Thermo-solutal convective flow of nanofluid with Marangoni convection: An artificial neural network study considering thermophoresis and thermal radiation effects

Abstract

A neural network backpropagation approach combined with the AI-integrated Levenberg-Marquardt algorithm provides a comprehensive analysis of the thermal radiation on thermos-solutal Marangoni convective flow of nanofluid with thermophoresis influenced by Lorentz force effects. In order to explain mass and heat transmission and fluid flow, non-linear, coupled PDE (partial differential equations) are transformed into ODE (ordinary differential equations) with similarity scaling. The Bvp4c method is then used to resolve these equations numerically.

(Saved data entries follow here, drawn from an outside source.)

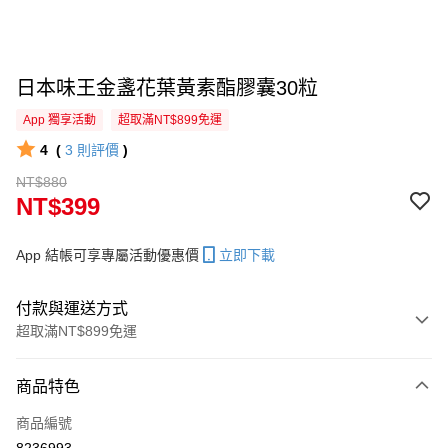
日本味王金盞花葉黃素酯膠囊30粒
App 獨享活動
超取滿NT$899免運
4
(
3
則評價
)
NT$880
NT$399
App 結帳可享專屬活動優惠價
立即下載
付款與運送方式
超取滿NT$899免運
付款方式
商品特色
信用卡一次付款
商品編號
信用卡分期付款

The suggested model has important uses in many industrial and technical processes where mass transfer and heat are important factors. It is used in sophisticated material processing, cooling systems, and microfluidic devices where accurate thermal control is crucial. The research holds special significance for cooling mechanisms based on nanotechnology, including nuclear reactor safety and semiconductor chip cooling. Furthermore, the model's incorporation of Marangoni convection, thermophoresis, and thermal radiation effects renders it applicable to solar energy harvesting, biomedical engineering, and aerospace technology, all of which depend on effective heat dissipation and fluid stability. The concentration profile decreases as increase the thermophoretic parameter rise.